Cette visite de 10 jours a pris fin le 10 mars dernier et avait conduit M. Baldo dans les régions de Gao et Kidal, du 3 au 6. Au cours d’une conférence de presse qu’il a animée à l’hôtel de l’Amitié, QG de la Minusma, l’Expert indépendant sur la situation des droits de l’homme au Mali a exprimé de vives préoccupations face «aux violations massives des droits les plus fondamentaux» dont sont victimes les populations des zones affectées par la guerre. Selon lui, la situation de ni paix ni guerre, née de la fragilité de l’accord de cessation des hostilités signé à Alger en février dernier, encourage ceux qui ne s’intéressent pas à la paix à fouler aux pieds les efforts en cours. C’est d’ailleurs dans ce contexte qu’il a inscrit les récentes attaques qui ont causé cinq morts à Bamako et les tirs contre le camp de la Minusma à Kidal, dont le bilan est de deux enfants et un militaire tués. «Les groupes armés extrémistes ou terroristes, qui ne sont pas signataires de ces accords, ont un intérêt évident à saboter tout processus pouvant aboutir au retour de la paix et de la stabilité au Mali», a-t-il estimé. Toutefois, Suliman Baldo reste convaincu que toutes le parties prenantes au conflit ont commis de sérieuses violations, y compris des atteintes au droit à la vie, des disparitions forcées, des cas de torture, de violences sexuelles, d’arrestations et de détentions arbitraires, et des atteintes au droit à la propriété. «Ces derniers mois, des communautés entières ont été forcées de se déplacer afin de se protéger de châtiments collectifs imminents», a déclaré M. Baldo. Tout en se disant profondément préoccupé par la dégradation considérable de la situation dans le Nord depuis sa dernière visite au Mali, l’Expert a estimé que le retrait des autorités civiles maliennes de certaines régions nordistes à la suite des événements kidalois de mai 2014 a laissé à la population un sentiment d’abandon quasi-total. «En l’absence de magistrats et d’autres agents de la chaîne pénale, un climat d’impunité s’installe dans le Nord», a-t-il souligné, tout en rappelant que deux juges du tribunal de la commune III de Bamako et un du Pôle anti-terroriste sont actuellement en charge des enquêtes sur les violations des droits de l’homme et du droit international humanitaire perpétrées depuis le début de la crise, en 2012.

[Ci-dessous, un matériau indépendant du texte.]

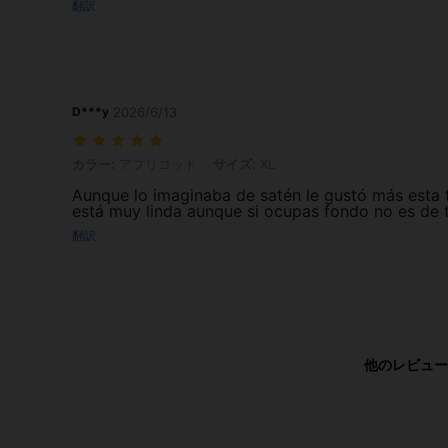
翻訳
D***y
2026/6/13
カラー: アプリコット, サイズ: XL
カラー:
アプリコット
サイズ:
XL
Aunque lo imaginaba de satén le gustó más esta t
está muy linda aunque si ocupas fondo no es de 
翻訳
他のレビュー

Au sujet des événements de Gao du 27 mars, M. Baldo a souligné que les casques bleus sont tenus de respecter les normes internationales. Sans toutefois vouloir préjuger l’issue de l’enquête, il a révélé que l’équipe de haut niveau mandatée par l’ONU pour enquêter sur lesdits événements présentera son rapport final d’ici à la fin de mars 2015.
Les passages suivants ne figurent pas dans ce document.